Lesson Objectives
- Demonstrate an understanding of inequalities and interval notation
- Learn how to solve a quadratic inequality
- Learn how to solve a rational inequality
How to Solve Quadratic & Rational Inequalities
In this lesson, we will learn how to solve quadratic and rational inequalities. Let's begin with quadratic inequalities.
To solve a quadratic inequality:
Example 1: Solve each inequality. $$x^2 - 5x - 6 > 0$$ Step 1) We will change this inequality into an equality and solve for x. $$x^2 - 5x - 6=0$$ $$(x - 6)(x + 1)=0$$ $$x=-1, 6$$ Step 2) Use the solutions to the equation in step 1 as the endpoints. These endpoints will allow us to set up intervals on the number line.
On the horizontal number line, we can set up three intervals:
We have split the number line up into three intervals. One interval contains any number less than -1 and is labeled with the letter "A". The next interval is between -1 and 6. This interval is labeled with the letter "B". Lastly, we have an interval that consists of any number that is greater than 6. This interval is labeled with the letter "C".
Step 3) Substitute a test number from each interval into the original inequality.

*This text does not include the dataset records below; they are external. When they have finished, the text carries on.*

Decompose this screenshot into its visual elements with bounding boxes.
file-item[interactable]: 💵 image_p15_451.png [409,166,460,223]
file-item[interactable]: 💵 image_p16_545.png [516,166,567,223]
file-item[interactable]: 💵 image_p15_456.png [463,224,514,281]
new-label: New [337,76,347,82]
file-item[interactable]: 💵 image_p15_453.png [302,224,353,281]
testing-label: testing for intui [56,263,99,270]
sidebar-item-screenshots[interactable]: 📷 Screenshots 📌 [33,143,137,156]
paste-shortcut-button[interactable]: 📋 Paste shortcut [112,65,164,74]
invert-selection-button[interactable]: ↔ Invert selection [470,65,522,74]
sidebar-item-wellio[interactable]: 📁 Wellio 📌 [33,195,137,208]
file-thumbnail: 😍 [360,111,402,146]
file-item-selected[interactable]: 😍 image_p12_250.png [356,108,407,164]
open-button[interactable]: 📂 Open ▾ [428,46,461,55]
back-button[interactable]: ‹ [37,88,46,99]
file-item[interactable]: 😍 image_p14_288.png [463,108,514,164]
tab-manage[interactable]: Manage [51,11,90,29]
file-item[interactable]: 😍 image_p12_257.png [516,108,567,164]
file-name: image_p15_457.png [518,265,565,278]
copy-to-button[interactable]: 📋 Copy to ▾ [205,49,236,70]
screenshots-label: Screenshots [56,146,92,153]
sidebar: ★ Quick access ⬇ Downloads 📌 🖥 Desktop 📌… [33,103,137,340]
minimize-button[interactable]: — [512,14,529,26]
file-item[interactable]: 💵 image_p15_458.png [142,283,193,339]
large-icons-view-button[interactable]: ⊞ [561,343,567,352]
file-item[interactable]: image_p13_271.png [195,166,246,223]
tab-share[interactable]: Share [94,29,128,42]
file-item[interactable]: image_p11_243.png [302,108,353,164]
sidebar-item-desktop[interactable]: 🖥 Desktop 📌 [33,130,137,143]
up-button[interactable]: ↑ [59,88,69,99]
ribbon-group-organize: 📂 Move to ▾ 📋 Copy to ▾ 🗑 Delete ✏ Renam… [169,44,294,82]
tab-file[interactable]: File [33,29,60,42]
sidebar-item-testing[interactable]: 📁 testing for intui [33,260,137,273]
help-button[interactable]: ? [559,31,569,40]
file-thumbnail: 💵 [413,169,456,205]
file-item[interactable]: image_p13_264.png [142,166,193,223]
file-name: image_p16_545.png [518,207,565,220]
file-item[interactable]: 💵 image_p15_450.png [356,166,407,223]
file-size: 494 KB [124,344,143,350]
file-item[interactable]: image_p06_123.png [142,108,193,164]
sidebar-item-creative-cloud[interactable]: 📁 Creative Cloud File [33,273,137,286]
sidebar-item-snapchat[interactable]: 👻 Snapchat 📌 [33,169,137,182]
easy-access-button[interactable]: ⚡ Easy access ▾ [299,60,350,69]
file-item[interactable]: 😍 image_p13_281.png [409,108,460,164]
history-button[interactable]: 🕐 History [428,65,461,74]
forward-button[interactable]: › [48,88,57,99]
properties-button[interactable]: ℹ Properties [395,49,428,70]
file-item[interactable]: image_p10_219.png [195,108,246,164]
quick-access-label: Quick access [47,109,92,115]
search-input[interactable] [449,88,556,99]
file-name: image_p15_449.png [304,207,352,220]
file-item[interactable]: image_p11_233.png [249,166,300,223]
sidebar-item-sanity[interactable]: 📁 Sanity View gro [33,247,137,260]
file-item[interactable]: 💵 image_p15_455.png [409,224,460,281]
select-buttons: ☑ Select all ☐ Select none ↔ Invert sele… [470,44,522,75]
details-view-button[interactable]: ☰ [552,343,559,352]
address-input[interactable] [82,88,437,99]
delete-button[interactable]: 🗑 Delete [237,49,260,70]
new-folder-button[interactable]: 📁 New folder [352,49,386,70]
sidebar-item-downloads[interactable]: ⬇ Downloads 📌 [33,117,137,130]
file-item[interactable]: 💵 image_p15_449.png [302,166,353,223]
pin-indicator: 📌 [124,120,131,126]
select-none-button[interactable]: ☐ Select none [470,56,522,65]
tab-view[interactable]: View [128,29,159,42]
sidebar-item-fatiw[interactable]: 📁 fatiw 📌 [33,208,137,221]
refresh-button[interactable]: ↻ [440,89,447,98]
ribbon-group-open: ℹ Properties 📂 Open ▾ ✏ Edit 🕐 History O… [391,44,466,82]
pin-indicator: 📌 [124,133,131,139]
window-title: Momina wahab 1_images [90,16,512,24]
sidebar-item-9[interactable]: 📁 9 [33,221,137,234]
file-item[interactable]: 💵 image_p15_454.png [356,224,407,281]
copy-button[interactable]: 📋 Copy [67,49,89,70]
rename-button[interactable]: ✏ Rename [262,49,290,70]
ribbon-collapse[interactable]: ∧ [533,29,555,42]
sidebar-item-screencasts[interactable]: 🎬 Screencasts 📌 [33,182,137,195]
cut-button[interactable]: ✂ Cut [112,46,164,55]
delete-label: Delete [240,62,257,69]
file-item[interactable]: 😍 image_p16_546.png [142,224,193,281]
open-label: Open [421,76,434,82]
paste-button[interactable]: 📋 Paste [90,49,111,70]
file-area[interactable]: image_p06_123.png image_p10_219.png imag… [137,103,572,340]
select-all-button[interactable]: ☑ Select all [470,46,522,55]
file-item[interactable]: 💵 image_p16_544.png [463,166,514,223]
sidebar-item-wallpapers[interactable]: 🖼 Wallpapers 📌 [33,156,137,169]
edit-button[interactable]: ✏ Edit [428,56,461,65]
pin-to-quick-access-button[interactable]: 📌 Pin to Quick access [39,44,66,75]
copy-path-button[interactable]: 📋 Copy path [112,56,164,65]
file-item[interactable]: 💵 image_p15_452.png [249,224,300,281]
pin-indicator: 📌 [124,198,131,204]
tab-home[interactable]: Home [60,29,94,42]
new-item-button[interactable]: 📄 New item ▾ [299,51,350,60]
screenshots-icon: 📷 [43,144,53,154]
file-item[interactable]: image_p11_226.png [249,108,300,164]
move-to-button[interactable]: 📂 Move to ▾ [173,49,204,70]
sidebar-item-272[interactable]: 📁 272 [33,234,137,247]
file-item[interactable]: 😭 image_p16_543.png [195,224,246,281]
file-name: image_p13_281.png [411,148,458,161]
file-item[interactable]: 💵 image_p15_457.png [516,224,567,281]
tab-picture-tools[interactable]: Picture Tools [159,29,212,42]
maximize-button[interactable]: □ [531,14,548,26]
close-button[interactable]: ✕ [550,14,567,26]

Let's begin with interval A, we can choose any value that is less than -1. Let's choose -2, we will plug this in for x in the original inequality. $$(-2)^2 - 5(-2) - 6 > 0$$ $$4 + 10 - 6 > 0$$ $$\require{color}8 > 0 \hspace{.25em}\color{green}{✔}$$ Since the test number of (-2) produces a true statement, we know values that are less than -1 will satisfy the inequality. Let's now choose a number in interval B. Since 0 is easy to work with, we will plug this in for x in the original inequality. $$(0)^2 - 5(0) - 6 > 0$$ $$-6 > 0 \hspace{.25em}\color{red}{✖}$$ Since the test number of 0 produces a false statement, we know values that are between -1 and 6 will not satisfy the inequality. Let's now choose a number in interval C. Let's choose 7, we will plug this in for x in the original inequality. $$(7)^2 - 5(7) - 6 > 0$$ $$49 - 35 - 6 > 0$$ $$8 > 0 \hspace{.25em}\color{green}{✔}$$ Since the test number of 7 produces a true statement, we know values that are greater than 6 will satisfy the inequality. Now we can put together a final answer. We know the endpoints are excluded since we have a strict inequality. We can state our answer as: $$x < -1 \hspace{.2em}or\hspace{.2em}x > 6$$ Our solution in interval notation: $$(-\infty, -1) ∪ (6,∞)$$ We can also graph the interval on the number line:
Let's look at another example.
Example 2: Solve each inequality. $$-3x^{2}- 7x + 6 > 0$$ Step 1) We will change this inequality into an equality and solve for x. $$-3x^{2}- 7x + 6=0$$ Let's use the quadratic formula: $$a=-3, b=-7, c=6$$ $$x=\frac{-b \pm \sqrt{b^{2}- 4ac}}{2a}$$ $$x=\frac{-(-7) \pm \sqrt{(-7)^{2}- 4(-3)(6)}}{2(-3)}$$ $$x=\frac{7 \pm 11}{-6}$$ Let's split this into two solutions: $$x=\frac{7 + 11}{-6}=-3$$ $$\text{or}$$ $$x=\frac{7 - 11}{-6}=\frac{2}{3}$$ Step 2) Use the solutions to the equation in step 1 as the endpoints. These endpoints will allow us to set up intervals on the number line. On the horizontal number line, we can set up three intervals:
We have split the number line up into three intervals. One interval contains any number less than -3 and is labeled with the letter "A". The next interval is between -3 and 2/3. This interval is labeled with the letter "B". Lastly, we have an interval that consists of any number that is greater than 2/3. This interval is labeled with the letter "C".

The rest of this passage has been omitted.